Near the north end of the First Avenue South Bridge is a scrappy art studio rooted in skateboarding, hot rods and punk music.
It started 16 years ago when Patrick “Duffy” De Armas, Stefan Hofmann and others started an artist collective called Electric Coffin. With no credit and little business acumen, it hopscotched around town pursuing affordable space to make art.
“Then Gina (Windemuth) joined the studio in 2018, and we got smarter,” De Armas says.
House of Sorcery
A “shape-shifting” studio that adds an artistic lens to real estate development and other traditional industries. Projects and clients have included T-Mobile, the accordion-shaped Skyglass tower in South Lake Union, Amazon‘s Sonic Tower and Skanska’s The Eight, both in Bellevue.
- Partners: Patrick “Duffy” De Armas and Gina Windemuth
- Employees: 17, including project managers, designers, and fabricators
- Locations: Studios in South Seattle and Bali, where one employee works with wood carvers and other artists
Guiding principles
- Embrace change to stay nimble, open and curious.
- Listen to your team and clients to lead with kindness.
- Give yourself grace for tough decisions made.
- Find a good partner. Being in sync will help you feel supported and make the work more fun.
- Do your best work, give it your all, and go home when it’s time.
The company, which had begun doing commercial work for Amazon and other corporations, launched House of Sorcery.
It exudes magic in a 4,000-square-foot pop-art factory crammed with colorful works inspired by everyday objects, old political and rock posters and other ephemera.
It was tough going in the circa-1978 metal shed with a mezzanine. The company had recently built out the space from scratch, including plumbing the upstairs reached via a steep flight of stairs.
“We were living paycheck to paycheck. We were cash positive but every week I said, ‘We can’t spend any money today,'” says Windemuth, sitting in a windowless conference room tucked into the mezzanine.
On top of this, House of Sorcery was stretched by the administrative and legal challenges of growing the business, buying out a partner and navigating a partial acquisition by San Francisco-headquartered One Workplace.
House of Sorcery seems built for this.
De Armas’ LinkedIn tagline reads “I just want to go fast.” And the studio thrives on change.
“Something is always happening and no two days are the same. I think we prepare for that by being open and curious and collaborative like we’re forever learning,” says Windemuth, a snowboarder who previously worked at Zumiez.
She was the youngest child in a chaotic working-class family in Medford, Oregon. “I just always kind of wanted order,” says Windemuth, who made order a career.
“I manage chaos,” she says.
Growing up in Phoenix, De Armas worked at a hot rod shop. He was a high school honor student with a wild streak, getting expelled close to graduation when he broke a lunch table by crashing it down a flight of stairs.

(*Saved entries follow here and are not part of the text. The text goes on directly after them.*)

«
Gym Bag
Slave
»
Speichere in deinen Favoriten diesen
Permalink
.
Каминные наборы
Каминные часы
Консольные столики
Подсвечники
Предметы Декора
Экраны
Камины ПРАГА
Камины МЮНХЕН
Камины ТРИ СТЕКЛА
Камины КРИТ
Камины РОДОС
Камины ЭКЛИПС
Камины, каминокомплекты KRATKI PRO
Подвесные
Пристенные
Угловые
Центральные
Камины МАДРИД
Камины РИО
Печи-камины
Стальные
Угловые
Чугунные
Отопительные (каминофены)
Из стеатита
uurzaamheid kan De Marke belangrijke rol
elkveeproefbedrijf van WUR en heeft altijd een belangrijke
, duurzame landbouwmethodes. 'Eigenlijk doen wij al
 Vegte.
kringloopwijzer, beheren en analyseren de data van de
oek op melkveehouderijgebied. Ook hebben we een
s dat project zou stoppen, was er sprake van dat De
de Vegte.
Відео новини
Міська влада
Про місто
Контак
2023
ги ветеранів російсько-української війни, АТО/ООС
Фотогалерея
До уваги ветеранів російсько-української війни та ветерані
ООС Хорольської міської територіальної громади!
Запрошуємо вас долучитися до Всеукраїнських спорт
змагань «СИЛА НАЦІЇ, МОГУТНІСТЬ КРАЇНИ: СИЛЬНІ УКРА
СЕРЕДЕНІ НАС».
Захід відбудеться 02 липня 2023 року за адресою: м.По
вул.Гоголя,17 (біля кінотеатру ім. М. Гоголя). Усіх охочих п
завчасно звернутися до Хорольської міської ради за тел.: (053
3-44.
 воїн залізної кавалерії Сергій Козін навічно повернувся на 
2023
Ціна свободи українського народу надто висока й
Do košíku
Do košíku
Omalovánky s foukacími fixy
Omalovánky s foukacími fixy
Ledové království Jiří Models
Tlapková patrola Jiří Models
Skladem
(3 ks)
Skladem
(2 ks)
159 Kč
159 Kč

He studied construction management at Arizona State University but wasn’t feeling it, so he moved to Seattle. He knew no one and worked and snowboarded at Snoqualmie Pass, a dream for a kid from the desert. He later worked for snowboard companies and earned a degree in sculpture at the University of Washington.
There he spent time at the Ceramic + Metal Arts Building. It was a seminal time in an invigorating place.
“All the stimuli of the smells and sounds of screeching saws with the hope it’s going to end up in something really cool — remarkable. … That kind of really cemented it for me,” says De Armas whose Electric Coffin collaborator, Hofmann, also made art in the building behind the UW Golf Range.
In 2024, House of Sorcery didn’t land as much work as it had hoped for as some clients delayed projects.
“However, we still feel good about what we’ve been able to accomplish,” he says, adding the studio is pushing into new sectors like health care, education and nonprofits. It’s also expanding into new West Coast markets starting with the Bay Area.
The studio is looking at licensing some of its work to allow it to continue focusing on being creative. The next big challenge is finding its next space.
“We’re really worried about it,” De Armas says.
Windemuth says One Workplace is handling the hunt for the new space. “It’s going to be important that it fits our vision.”
She adds the timing is anyone’s guess.
“It’s at least a year and a half, two years out, if not longer,” she says, “and if we don’t decide to extend (the current lease).”